§ **WORK INSTRUCTIONS**
Across these entries, how many lines contain the word "être"? Answer with only the number.

===== SOURCE INFORMATION

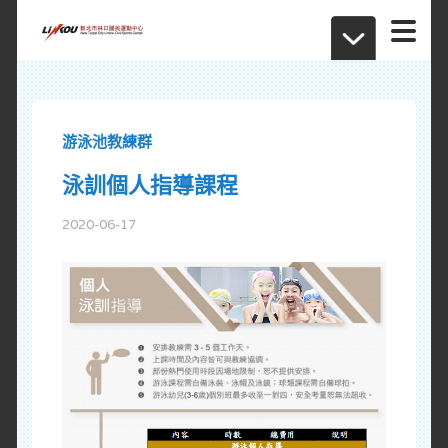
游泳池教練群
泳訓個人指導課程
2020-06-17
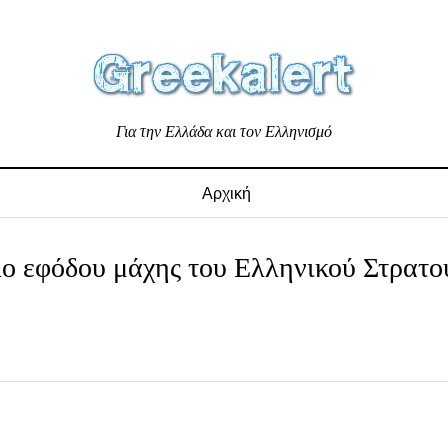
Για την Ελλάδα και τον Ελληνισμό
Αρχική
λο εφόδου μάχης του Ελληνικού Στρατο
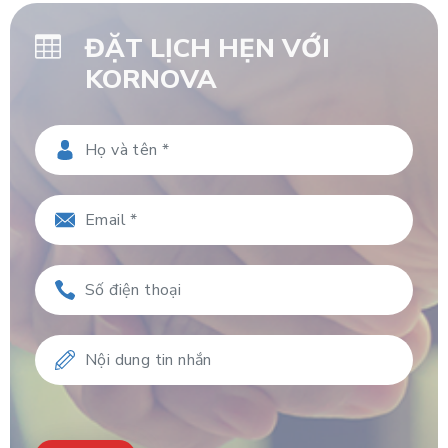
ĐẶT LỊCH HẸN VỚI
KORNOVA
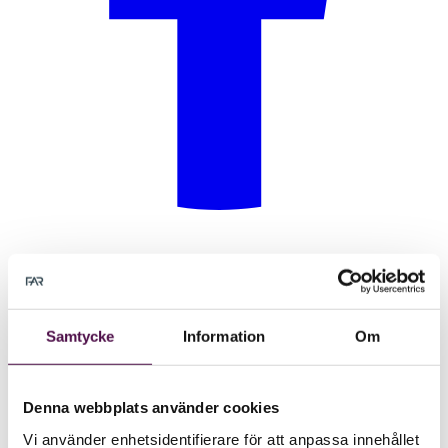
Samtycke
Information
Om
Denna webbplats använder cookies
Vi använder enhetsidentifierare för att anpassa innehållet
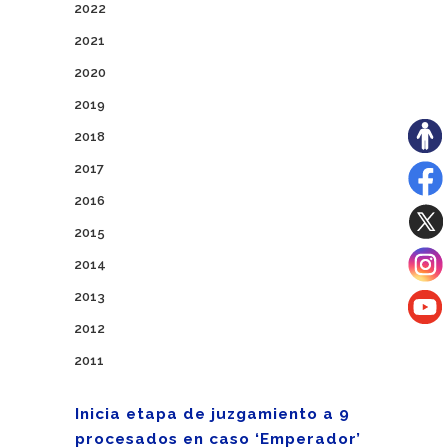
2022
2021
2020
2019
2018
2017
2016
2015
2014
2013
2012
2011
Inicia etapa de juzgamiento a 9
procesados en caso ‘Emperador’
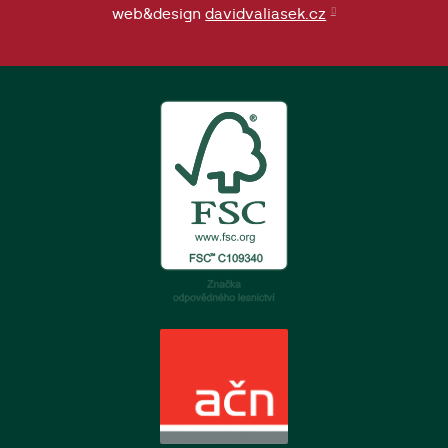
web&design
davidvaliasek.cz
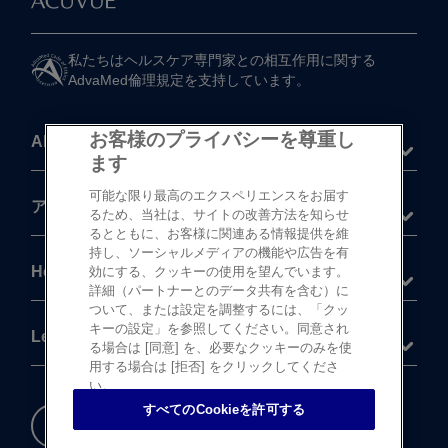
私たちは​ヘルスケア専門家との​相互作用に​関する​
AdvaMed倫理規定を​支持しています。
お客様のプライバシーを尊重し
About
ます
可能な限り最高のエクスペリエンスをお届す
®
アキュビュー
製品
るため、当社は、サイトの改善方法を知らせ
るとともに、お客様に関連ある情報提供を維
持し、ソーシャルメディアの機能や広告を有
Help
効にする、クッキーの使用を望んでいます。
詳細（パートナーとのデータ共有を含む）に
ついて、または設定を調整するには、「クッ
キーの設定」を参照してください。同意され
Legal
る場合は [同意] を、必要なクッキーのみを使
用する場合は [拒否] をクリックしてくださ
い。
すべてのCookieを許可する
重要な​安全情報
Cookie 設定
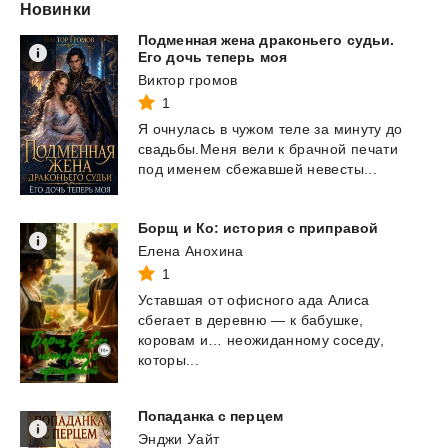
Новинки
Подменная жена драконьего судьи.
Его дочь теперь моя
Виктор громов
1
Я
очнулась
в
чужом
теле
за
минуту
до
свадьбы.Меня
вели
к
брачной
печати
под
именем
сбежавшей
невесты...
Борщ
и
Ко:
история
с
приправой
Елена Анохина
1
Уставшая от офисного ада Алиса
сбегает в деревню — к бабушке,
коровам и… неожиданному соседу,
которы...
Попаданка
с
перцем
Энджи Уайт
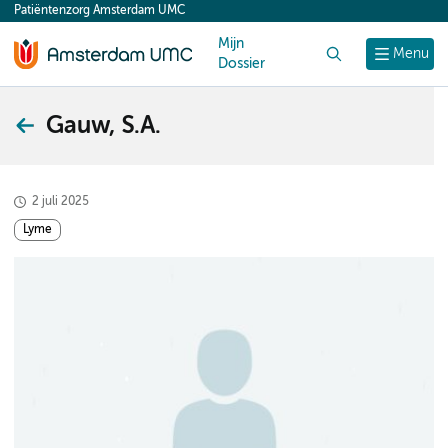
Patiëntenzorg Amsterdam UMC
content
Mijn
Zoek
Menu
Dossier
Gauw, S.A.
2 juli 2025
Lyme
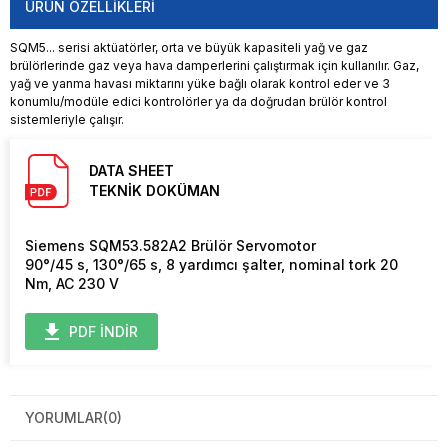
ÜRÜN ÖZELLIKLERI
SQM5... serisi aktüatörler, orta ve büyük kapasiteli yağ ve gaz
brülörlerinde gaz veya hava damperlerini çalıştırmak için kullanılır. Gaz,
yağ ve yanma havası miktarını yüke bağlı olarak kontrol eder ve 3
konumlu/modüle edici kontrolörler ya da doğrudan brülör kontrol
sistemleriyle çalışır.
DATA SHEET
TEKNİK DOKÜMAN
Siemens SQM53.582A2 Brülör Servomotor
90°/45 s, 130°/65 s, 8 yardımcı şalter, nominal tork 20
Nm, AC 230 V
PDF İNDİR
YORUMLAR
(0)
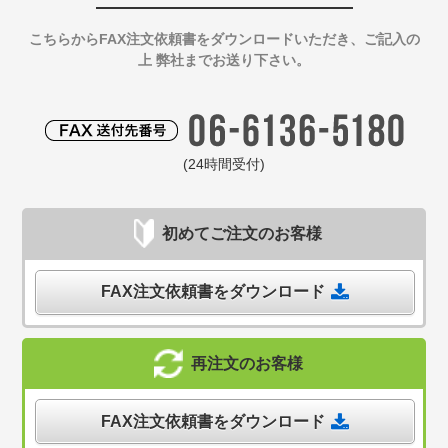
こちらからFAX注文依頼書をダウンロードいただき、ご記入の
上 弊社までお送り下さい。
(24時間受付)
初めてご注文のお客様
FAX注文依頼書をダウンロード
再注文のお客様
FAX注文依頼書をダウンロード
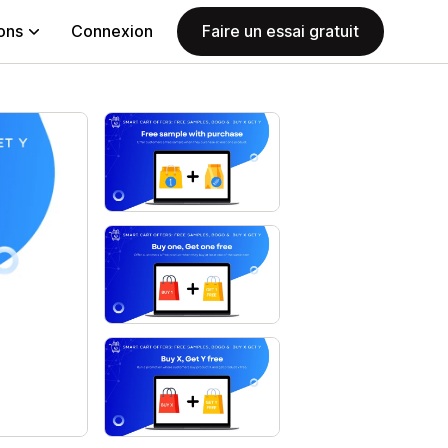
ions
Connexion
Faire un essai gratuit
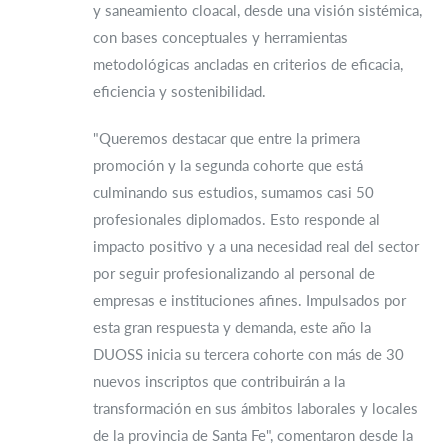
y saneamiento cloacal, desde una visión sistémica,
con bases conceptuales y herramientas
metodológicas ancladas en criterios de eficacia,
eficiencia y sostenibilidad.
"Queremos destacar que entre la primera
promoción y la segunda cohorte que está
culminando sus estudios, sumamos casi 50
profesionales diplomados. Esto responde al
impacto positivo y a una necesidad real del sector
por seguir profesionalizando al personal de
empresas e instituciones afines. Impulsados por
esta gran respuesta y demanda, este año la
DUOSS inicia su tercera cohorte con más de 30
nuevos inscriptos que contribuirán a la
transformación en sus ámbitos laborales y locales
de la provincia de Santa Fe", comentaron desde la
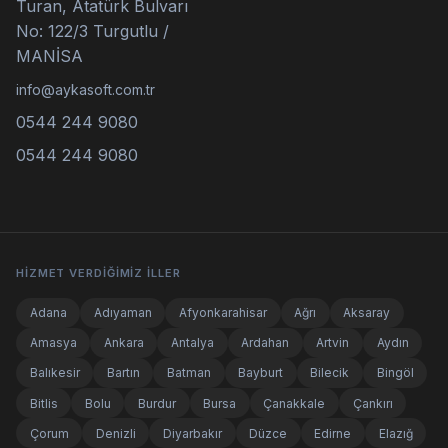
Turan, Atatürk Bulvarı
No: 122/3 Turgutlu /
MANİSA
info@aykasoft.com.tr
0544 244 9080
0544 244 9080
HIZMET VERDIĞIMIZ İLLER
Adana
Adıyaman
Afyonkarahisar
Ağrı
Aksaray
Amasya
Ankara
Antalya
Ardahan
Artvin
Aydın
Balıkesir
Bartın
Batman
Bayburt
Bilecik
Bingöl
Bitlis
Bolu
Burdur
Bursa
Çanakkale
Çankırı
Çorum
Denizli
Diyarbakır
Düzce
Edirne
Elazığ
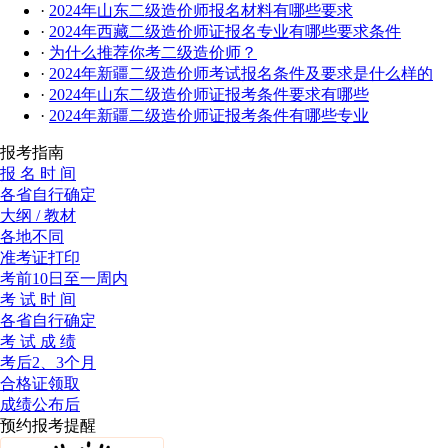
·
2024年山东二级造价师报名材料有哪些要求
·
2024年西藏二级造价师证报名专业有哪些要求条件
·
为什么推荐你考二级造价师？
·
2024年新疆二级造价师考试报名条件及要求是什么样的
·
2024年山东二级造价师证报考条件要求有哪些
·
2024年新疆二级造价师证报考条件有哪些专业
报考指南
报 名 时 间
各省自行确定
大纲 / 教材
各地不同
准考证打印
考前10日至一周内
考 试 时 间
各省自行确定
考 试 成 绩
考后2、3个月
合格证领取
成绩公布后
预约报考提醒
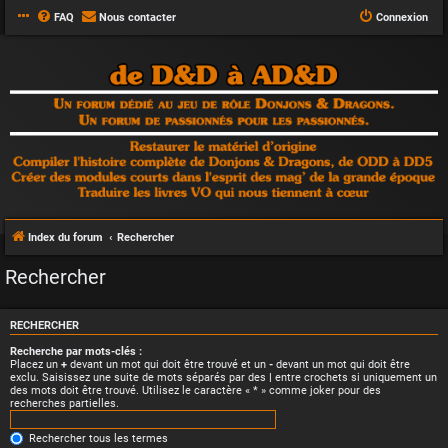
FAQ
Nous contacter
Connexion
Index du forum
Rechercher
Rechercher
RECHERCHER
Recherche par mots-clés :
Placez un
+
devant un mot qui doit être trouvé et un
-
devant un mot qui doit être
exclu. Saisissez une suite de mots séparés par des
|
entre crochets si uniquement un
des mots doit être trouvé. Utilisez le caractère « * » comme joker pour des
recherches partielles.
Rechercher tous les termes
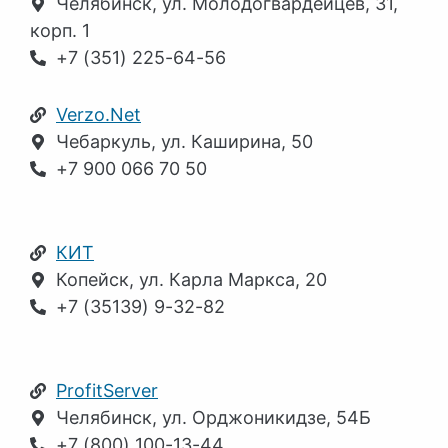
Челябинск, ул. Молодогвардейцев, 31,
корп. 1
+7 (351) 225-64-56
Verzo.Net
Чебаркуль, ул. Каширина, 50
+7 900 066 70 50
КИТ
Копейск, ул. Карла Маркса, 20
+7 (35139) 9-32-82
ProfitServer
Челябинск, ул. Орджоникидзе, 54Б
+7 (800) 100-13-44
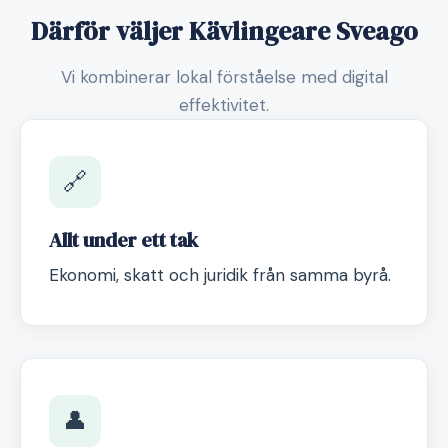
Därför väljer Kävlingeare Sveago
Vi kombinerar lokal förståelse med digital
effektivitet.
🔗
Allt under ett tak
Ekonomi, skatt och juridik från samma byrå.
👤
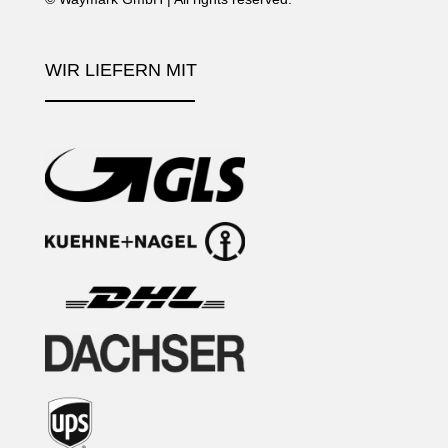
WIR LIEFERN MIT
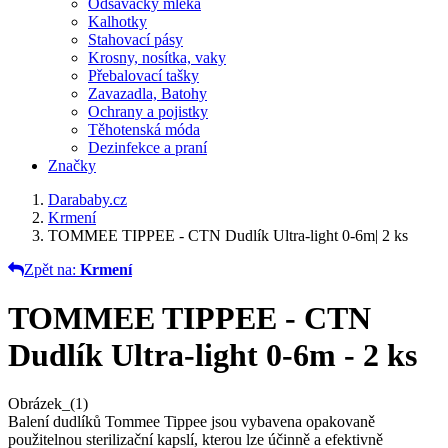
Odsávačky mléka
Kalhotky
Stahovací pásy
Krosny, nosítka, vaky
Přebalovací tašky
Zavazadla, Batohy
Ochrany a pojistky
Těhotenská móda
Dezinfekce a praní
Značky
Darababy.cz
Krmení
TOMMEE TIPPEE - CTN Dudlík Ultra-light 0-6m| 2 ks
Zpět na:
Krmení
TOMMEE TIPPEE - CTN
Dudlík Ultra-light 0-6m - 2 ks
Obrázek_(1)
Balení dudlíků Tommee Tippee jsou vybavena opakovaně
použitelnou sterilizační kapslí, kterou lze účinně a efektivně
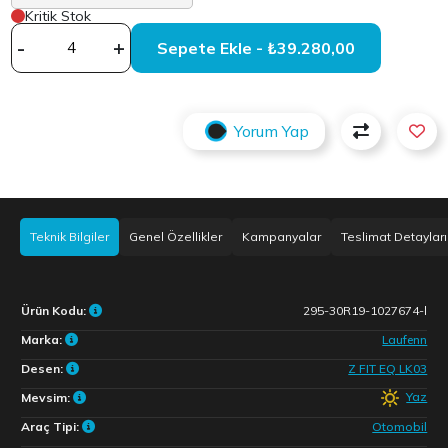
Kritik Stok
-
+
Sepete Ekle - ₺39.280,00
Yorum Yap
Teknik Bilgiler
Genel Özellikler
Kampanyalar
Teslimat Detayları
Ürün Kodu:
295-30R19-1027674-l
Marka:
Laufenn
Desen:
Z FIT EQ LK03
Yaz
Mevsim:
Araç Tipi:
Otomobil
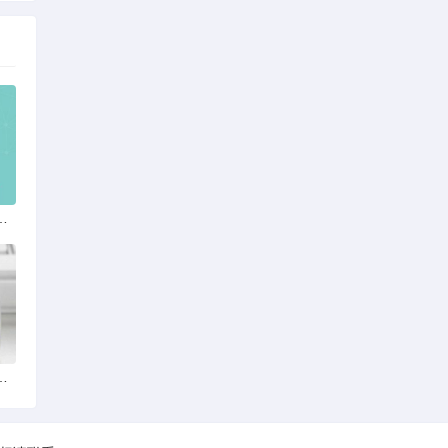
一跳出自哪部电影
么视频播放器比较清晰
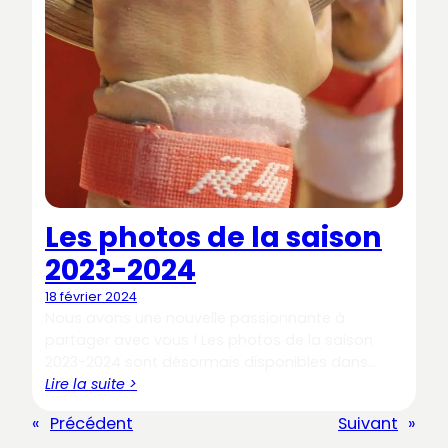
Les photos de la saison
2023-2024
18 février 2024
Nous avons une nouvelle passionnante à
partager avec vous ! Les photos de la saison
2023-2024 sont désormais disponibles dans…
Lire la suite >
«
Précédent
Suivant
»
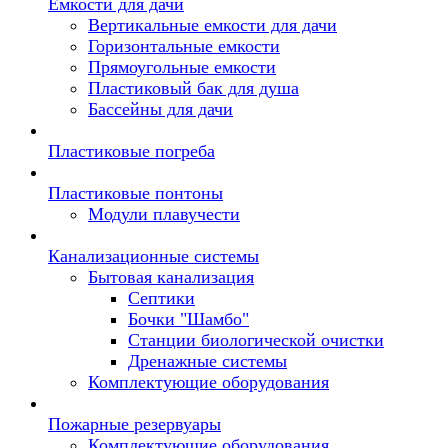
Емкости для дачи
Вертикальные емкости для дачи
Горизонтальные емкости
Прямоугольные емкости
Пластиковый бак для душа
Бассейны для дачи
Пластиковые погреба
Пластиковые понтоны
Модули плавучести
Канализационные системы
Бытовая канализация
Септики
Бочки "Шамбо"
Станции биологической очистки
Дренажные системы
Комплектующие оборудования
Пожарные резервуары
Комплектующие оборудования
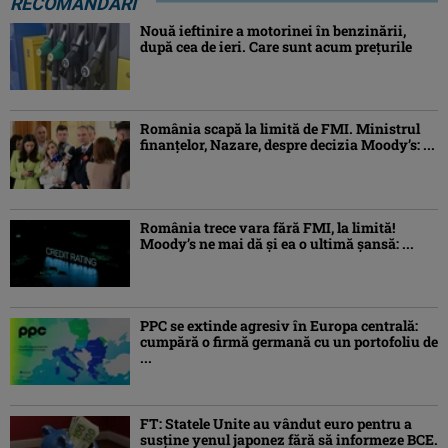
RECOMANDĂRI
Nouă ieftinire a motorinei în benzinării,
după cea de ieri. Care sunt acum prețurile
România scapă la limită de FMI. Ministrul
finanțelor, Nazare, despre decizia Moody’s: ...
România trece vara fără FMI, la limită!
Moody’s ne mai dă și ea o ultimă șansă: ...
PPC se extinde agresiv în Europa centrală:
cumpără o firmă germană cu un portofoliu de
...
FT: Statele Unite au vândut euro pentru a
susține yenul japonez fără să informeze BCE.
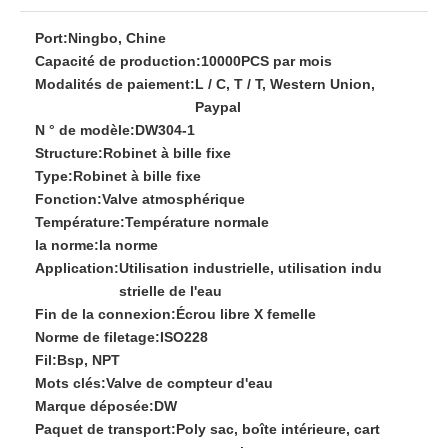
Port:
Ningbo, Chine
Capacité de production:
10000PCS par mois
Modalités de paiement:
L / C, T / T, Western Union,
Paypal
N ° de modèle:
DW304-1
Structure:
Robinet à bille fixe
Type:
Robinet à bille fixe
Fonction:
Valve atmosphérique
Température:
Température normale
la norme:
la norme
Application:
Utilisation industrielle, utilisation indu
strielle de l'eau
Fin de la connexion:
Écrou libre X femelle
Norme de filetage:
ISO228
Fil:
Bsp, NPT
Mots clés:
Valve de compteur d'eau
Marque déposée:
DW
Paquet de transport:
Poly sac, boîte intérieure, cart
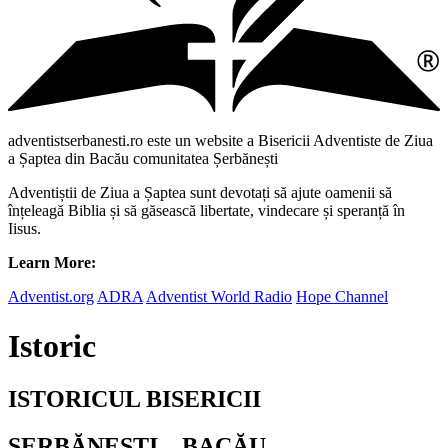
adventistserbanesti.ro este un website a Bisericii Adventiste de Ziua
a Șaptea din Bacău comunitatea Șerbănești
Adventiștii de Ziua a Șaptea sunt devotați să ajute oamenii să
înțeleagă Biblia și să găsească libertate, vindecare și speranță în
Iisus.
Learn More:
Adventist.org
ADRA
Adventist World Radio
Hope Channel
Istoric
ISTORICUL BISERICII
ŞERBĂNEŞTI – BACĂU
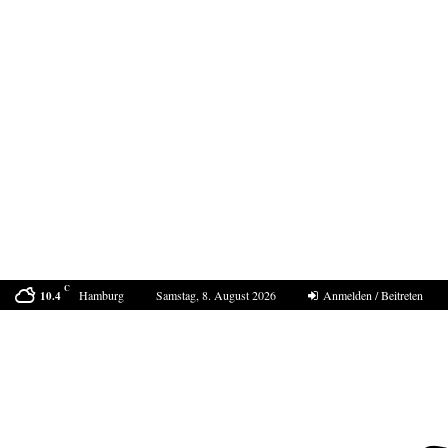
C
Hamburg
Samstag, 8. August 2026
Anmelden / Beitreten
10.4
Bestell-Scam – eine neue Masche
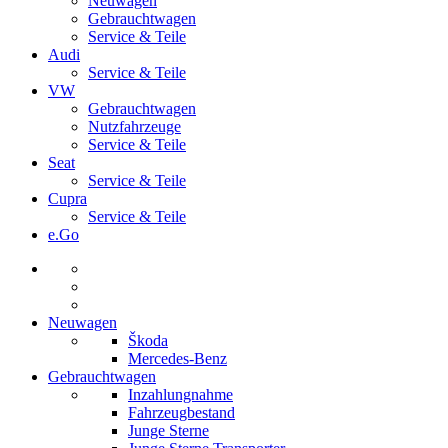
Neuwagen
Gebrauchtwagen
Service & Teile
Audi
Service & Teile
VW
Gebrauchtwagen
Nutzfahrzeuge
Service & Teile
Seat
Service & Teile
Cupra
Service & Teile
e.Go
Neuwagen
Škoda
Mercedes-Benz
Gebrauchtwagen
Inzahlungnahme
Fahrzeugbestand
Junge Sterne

==========

§ **REPLY**
3